# How to return ebay search to the old sort method



## GreenNeedle (4 May 2009)

Recently Ebay changed it's search facility to use Best Match which brings up the high volume sellers with good reputations ignoring the time the auction ends.  It used to be (as you know) The items ending soonest would show first. This new method seems to be much slower and stalls/crashes quite often on my old machine so Its a double failure for me.  Its slower and doesn't bring up the items in the way I want 

If like me you are frustrated at the way ebay searches don't bring things up the way they used to then I found this way of returning it to Sort:ending Soonest rather than Sort:Best Match.

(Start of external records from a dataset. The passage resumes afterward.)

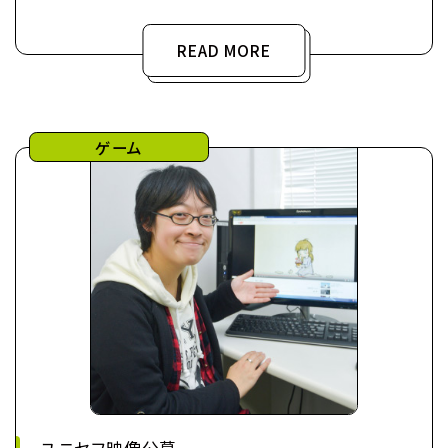
READ MORE
ゲーム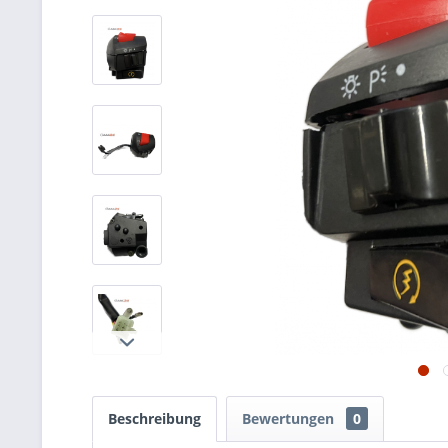
Beschreibung
Bewertungen
0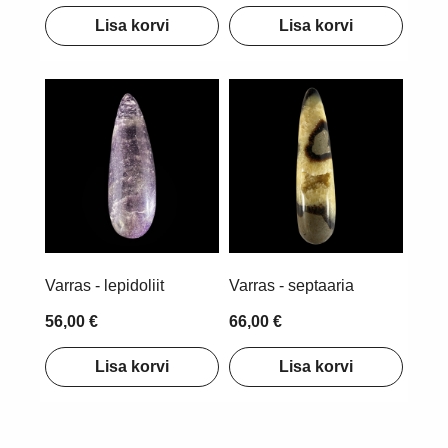
Lisa korvi
Lisa korvi
Varras - lepidoliit
Varras - septaaria
56,00 €
66,00 €
Lisa korvi
Lisa korvi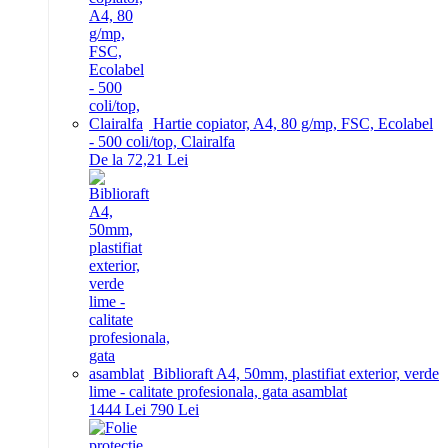
Hartie copiator, A4, 80 g/mp, FSC, Ecolabel
- 500 coli/top, Clairalfa
De la 72,21 Lei
Biblioraft A4, 50mm, plastifiat exterior, verde
lime - calitate profesionala, gata asamblat
14
44
Lei
7
90
Lei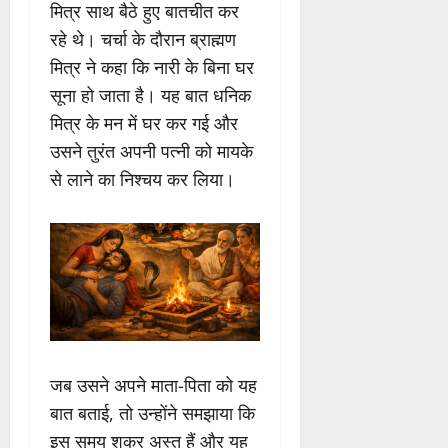
मित्र साथ बैठे हुए बातचीत कर
रहे थे। चर्चा के दौरान ब्राह्मण
मित्र ने कहा कि नारी के बिना घर
सूना हो जाता है। यह बात धनिक
मित्र के मन में घर कर गई और
उसने तुरंत अपनी पत्नी को मायके
से लाने का निश्चय कर लिया।
जब उसने अपने माता-पिता को यह
बात बताई, तो उन्होंने समझाया कि
इस समय शुक्र अस्त हैं और यह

_Many buyers are COMPLETELY DISGUSTED by the default search method of "Best Match" -- which honestly is an udder disaster because it DOES NOT give the best match! In this guide I am going to walk you through the steps to return your default back to "Time: Ending Soonest".
1) Do a search for anything.
2) When the search results come up click on "Customize Display" next to the "Sort By:" box.
3) When the page loads scroll down to the bottom to where it says "Advance Settings" and under it "Search Sort By:" -- it will have a box where you can choose how you want your searches sorted. Click the arrow on the right of the box and choose "Time: Ending Soonest".
4) Click on "Apply Changes" at bottom._

Hope this is as useful to you guys as it was for me 

AC


----------



## aaronnorth (4 May 2009)

thanks, ebay seem to be making things worse lately  

I dont like paying for items by paypal through the ebay site either.


----------



## zig (4 May 2009)

aaronnorth said:
			
		

> thanks, ebay seem to be making things worse lately
> 
> I dont like paying for items by paypal through the ebay site either.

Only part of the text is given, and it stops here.